(Exercise goal):
Here the job is to repeat the listing exactly, but not the pictures in it.

(The input):
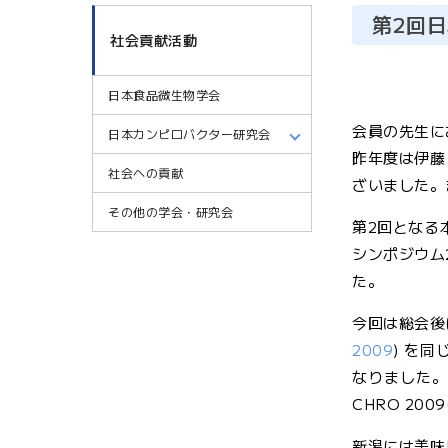
第2回
社会貢献活動
日本食品微生物学会
会員の先生に
日本カンピロバクター研究会
昨年度は伊藤
社会への貢献
ざいました。
その他の学会・研究会
第2回となる
シンポジウム
た。
今回は総会後に国際学
2009
) を
なりました
CHRO 2
新潟には美味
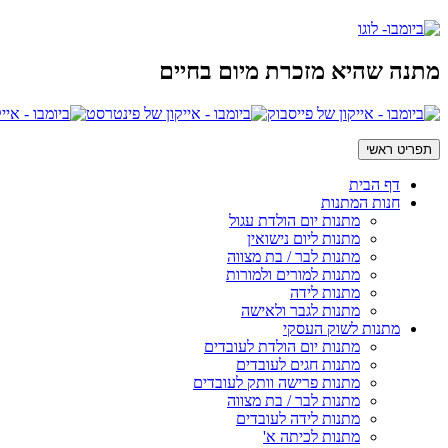
מתנה שהיא מזכרת מיום בחיים
תפריט ראשי
דף הבית
חנות המתנות
מתנות יום הולדת עגול
מתנות ליום נישואין
מתנות לבר / בת מצווה
מתנות למורים ולמורות
מתנות לידה
מתנות לגבר ולאישה
מתנות לשוק העסקי
מתנות יום הולדת לעובדים
מתנות חגים לעובדים
מתנות פרישה וותק לעובדים
מתנות לבר / בת מצווה
מתנות לידה לעובדים
מתנות לכיתה א'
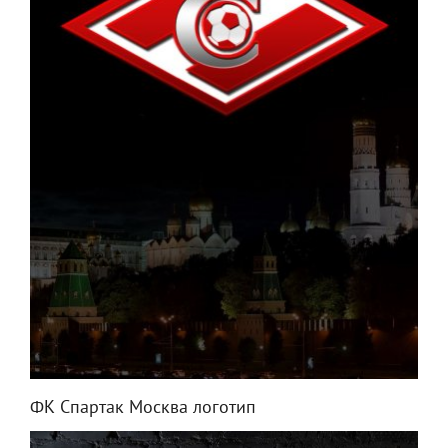
ФК Спартак Москва логотип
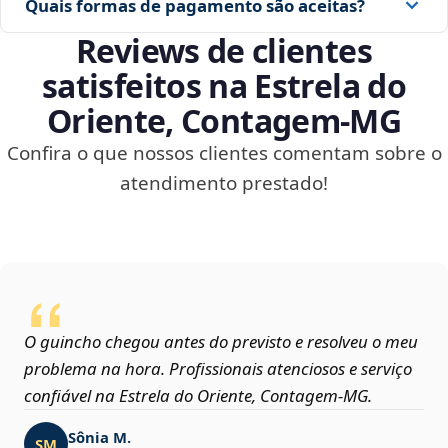
Quais formas de pagamento são aceitas?
Reviews de clientes
satisfeitos na Estrela do
Oriente, Contagem‑MG
Confira o que nossos clientes comentam sobre o
atendimento prestado!
O guincho chegou antes do previsto e resolveu o meu
problema na hora. Profissionais atenciosos e serviço
confiável na Estrela do Oriente, Contagem‑MG.
Sônia M.
SM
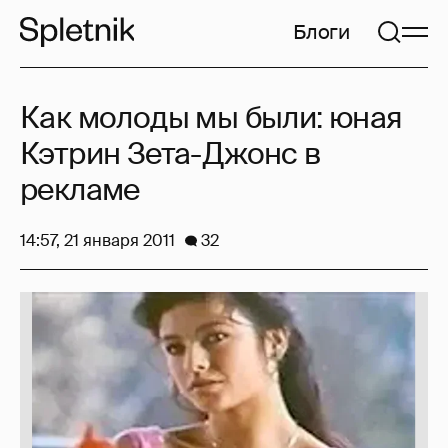
Блоги
Как молоды мы были: юная
Кэтрин Зета-Джонс в
рекламе
14:57, 21 января 2011
32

(Answer to this exercise):
第2回
社会貢献活動
日本食品微生物学会
会員の先生に
日本カンピロバクター研究会
昨年度は伊藤
社会への貢献
ざいました。
その他の学会・研究会
第2回となる
シンポジウム
た。
今回は総会後に国際学
2009
) を
なりました
CHRO 2
新潟には美味
מתנה שהיא מזכרת מיום בחיים
תפריט ראשי
דף הבית
חנות המתנות
מתנות יום הולדת עגול
מתנות ליום נישואין
מתנות לבר / בת מצווה
מתנות למורים ולמורות
מתנות לידה
מתנות לגבר ולאישה
מתנות לשוק העסקי
מתנות יום הולדת לעובדים
מתנות חגים לעובדים
מתנות פרישה וותק לעובדים
מתנות לבר / בת מצווה
מתנות לידה לעובדים
מתנות לכיתה א'
ФК Спартак Москва логотип
Quais formas de pagamento são aceitas?
Reviews de clientes
satisfeitos na Estrela do
Oriente, Contagem‑MG
Confira o que nossos clientes comentam sobre o
atendimento prestado!
O guincho chegou antes do previsto e resolveu o meu
problema na hora. Profissionais atenciosos e serviço
confiável na Estrela do Oriente, Contagem‑MG.
Sônia M.
SM
Блоги
Как молоды мы были: юная
Кэтрин Зета-Джонс в
рекламе
14:57, 21 января 2011
32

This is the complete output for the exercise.